Le président. L'ordre du jour appelle la M 2993-A, que nous traitons en catégorie II, trente minutes. Le rapport est de M. Philippe de Rougemont, à qui je cède la parole. (On entend toujours le bruit de la manifestation à l'extérieur.)

M. Philippe de Rougemont (Ve), rapporteur. Merci, Monsieur le président. Je vais essayer de garder ma concentration malgré le bruit qui vient de dehors. Cette proposition de motion comporte deux points: premièrement, alléger l'obligation de maintenir les abris PC individuels quand ils ont plus de 35 ans, ceux qui sont sous les villas, et ainsi, deuxièmement, créer des espaces supplémentaires pour y installer des pompes à chaleur. Pour ceux qui ne sont pas au fait des pompes à chaleur, ce sont ces machines qui remplacent les chaudières à mazout et à gaz et qui ont besoin d'un emplacement pour ensuite fournir de la chaleur ou même du froid.

La commission a été saisie de ce texte, et je vais parler de ces deux points, en commençant par les abris de la protection civile. La Cour des comptes a effectué un audit de performance qui pointe du doigt de nombreux dysfonctionnements dans le canton de Genève: on est censé arriver à une couverture de 100% de la population qui pourrait trouver une place dans un abri de la protection civile en cas de dangers, d'aléas, mais on est à 76%. Autre chose: il existe un souci (c'est un sujet connexe) au sujet de l'état d'accueil de ces abris, qu'ils soient privés ou collectifs. Dans ce contexte, aller encore plus loin et permettre de supprimer les abris qui ont plus de 35 ans reviendrait à réduire environ de moitié le nombre de places disponibles.

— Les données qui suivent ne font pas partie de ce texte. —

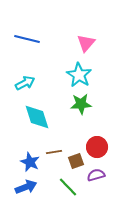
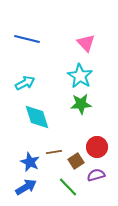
pink triangle: rotated 24 degrees counterclockwise
cyan star: moved 1 px right, 1 px down
brown square: rotated 14 degrees counterclockwise
blue arrow: rotated 10 degrees counterclockwise
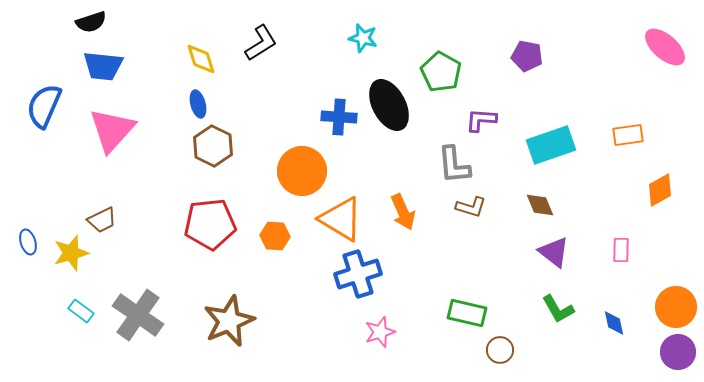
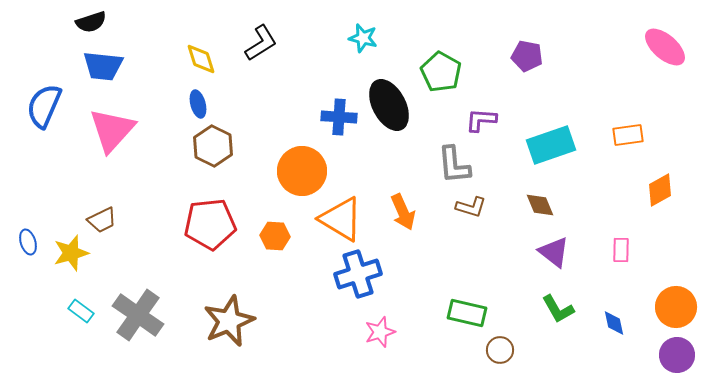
purple circle at (678, 352): moved 1 px left, 3 px down
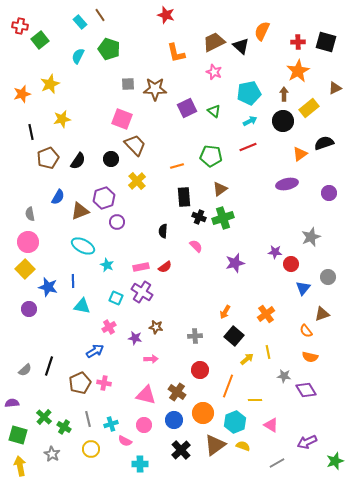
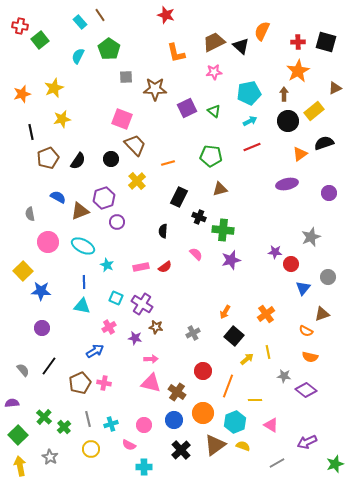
green pentagon at (109, 49): rotated 15 degrees clockwise
pink star at (214, 72): rotated 28 degrees counterclockwise
yellow star at (50, 84): moved 4 px right, 4 px down
gray square at (128, 84): moved 2 px left, 7 px up
yellow rectangle at (309, 108): moved 5 px right, 3 px down
black circle at (283, 121): moved 5 px right
red line at (248, 147): moved 4 px right
orange line at (177, 166): moved 9 px left, 3 px up
brown triangle at (220, 189): rotated 21 degrees clockwise
blue semicircle at (58, 197): rotated 91 degrees counterclockwise
black rectangle at (184, 197): moved 5 px left; rotated 30 degrees clockwise
green cross at (223, 218): moved 12 px down; rotated 25 degrees clockwise
pink circle at (28, 242): moved 20 px right
pink semicircle at (196, 246): moved 8 px down
purple star at (235, 263): moved 4 px left, 3 px up
yellow square at (25, 269): moved 2 px left, 2 px down
blue line at (73, 281): moved 11 px right, 1 px down
blue star at (48, 287): moved 7 px left, 4 px down; rotated 12 degrees counterclockwise
purple cross at (142, 292): moved 12 px down
purple circle at (29, 309): moved 13 px right, 19 px down
orange semicircle at (306, 331): rotated 24 degrees counterclockwise
gray cross at (195, 336): moved 2 px left, 3 px up; rotated 24 degrees counterclockwise
black line at (49, 366): rotated 18 degrees clockwise
gray semicircle at (25, 370): moved 2 px left; rotated 88 degrees counterclockwise
red circle at (200, 370): moved 3 px right, 1 px down
purple diamond at (306, 390): rotated 20 degrees counterclockwise
pink triangle at (146, 395): moved 5 px right, 12 px up
green cross at (64, 427): rotated 16 degrees clockwise
green square at (18, 435): rotated 30 degrees clockwise
pink semicircle at (125, 441): moved 4 px right, 4 px down
gray star at (52, 454): moved 2 px left, 3 px down
green star at (335, 461): moved 3 px down
cyan cross at (140, 464): moved 4 px right, 3 px down
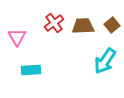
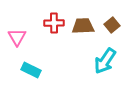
red cross: rotated 36 degrees clockwise
cyan rectangle: rotated 30 degrees clockwise
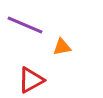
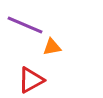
orange triangle: moved 10 px left
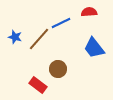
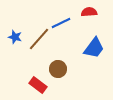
blue trapezoid: rotated 105 degrees counterclockwise
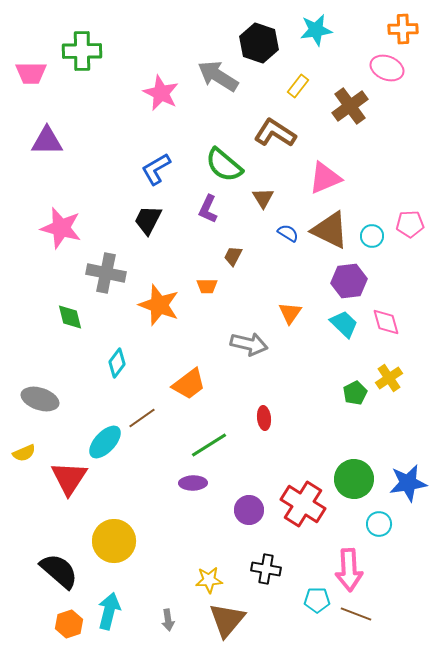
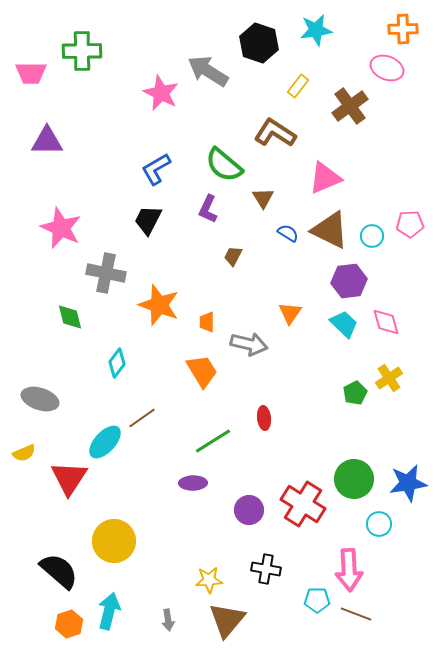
gray arrow at (218, 76): moved 10 px left, 5 px up
pink star at (61, 228): rotated 9 degrees clockwise
orange trapezoid at (207, 286): moved 36 px down; rotated 90 degrees clockwise
orange trapezoid at (189, 384): moved 13 px right, 13 px up; rotated 84 degrees counterclockwise
green line at (209, 445): moved 4 px right, 4 px up
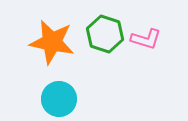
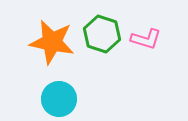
green hexagon: moved 3 px left
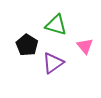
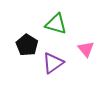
green triangle: moved 1 px up
pink triangle: moved 1 px right, 3 px down
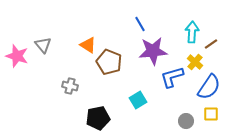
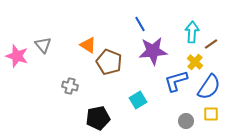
blue L-shape: moved 4 px right, 4 px down
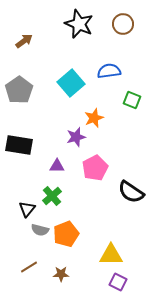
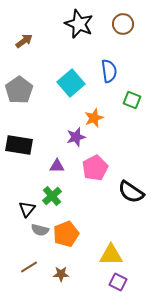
blue semicircle: rotated 90 degrees clockwise
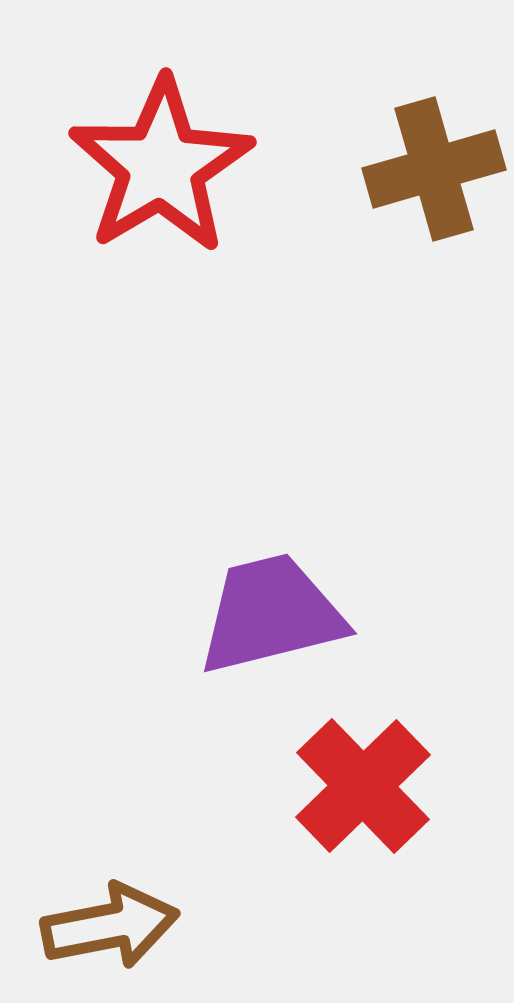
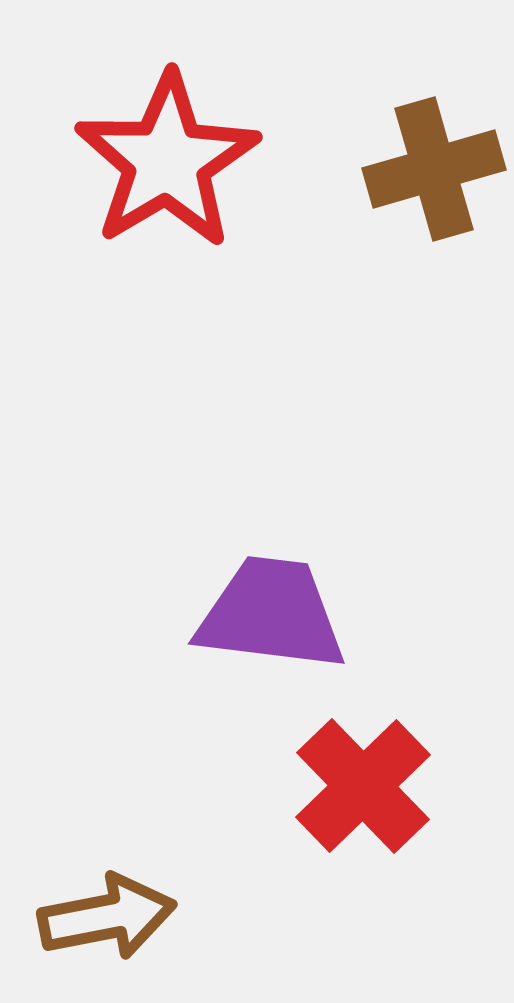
red star: moved 6 px right, 5 px up
purple trapezoid: rotated 21 degrees clockwise
brown arrow: moved 3 px left, 9 px up
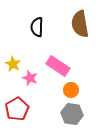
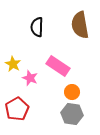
brown semicircle: moved 1 px down
orange circle: moved 1 px right, 2 px down
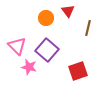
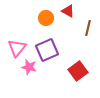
red triangle: rotated 24 degrees counterclockwise
pink triangle: moved 2 px down; rotated 24 degrees clockwise
purple square: rotated 25 degrees clockwise
red square: rotated 18 degrees counterclockwise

La motion dont il est question propose de permettre la désaffectation des abris construits avant 1987, ce qui correspond justement à 56%, pas à la moitié mais à 56%. Entre 3000 et 4000 places d'abris supplémentaires sont construites - ce qui est à relever, c'est une bonne chose - mais en comparaison avec les 5000 habitants supplémentaires dans le canton, dans cette situation on aggrave le déficit chaque année. Alors est-ce qu'on vit dans un monde où le risque a diminué ? C'est un peu le constat que fait le texte, mais il n'est pas partagé par la majorité de la commission: il n'y a qu'à voir le conflit en Ukraine. Malheureusement, la perte de culture de la neutralité à Berne ne met pas la Suisse hors de danger de conflit entre empires, qui augmente à nouveau. Nous constatons donc que nous ne pouvons nous permettre le luxe d'avoir moins d'abris de la protection civile.

Ensuite, concernant l'usage pour les pompes à chaleur, la commission a auditionné M. Messina, responsable des grands travaux et fondé de pouvoir chez Grange Immobilier, pour lui poser la question suivante: «Est-ce que pour vous, dans votre métier, c'est une bonne chose, un avantage que l'on puisse à l'avenir utiliser cet endroit, les abris PC sous les villas, pour y placer une pompe à chaleur ?» Eh bien, il nous a répondu que ce n'est pas le cas.

Le président. Vous passez sur le temps de votre groupe.

M. Philippe de Rougemont. Merci. Il explique que les villas sont en général équipées de chaudières à mazout, donc d'un local-citerne qui peut être employé pour y installer la pompe à chaleur, qu'ils n'ont pas été confrontés à des cas où il serait réellement utile de convertir les abris PC, et que c'est souvent mieux de placer ces machines à l'extérieur, on les voit du reste fréquemment à l'extérieur des villas.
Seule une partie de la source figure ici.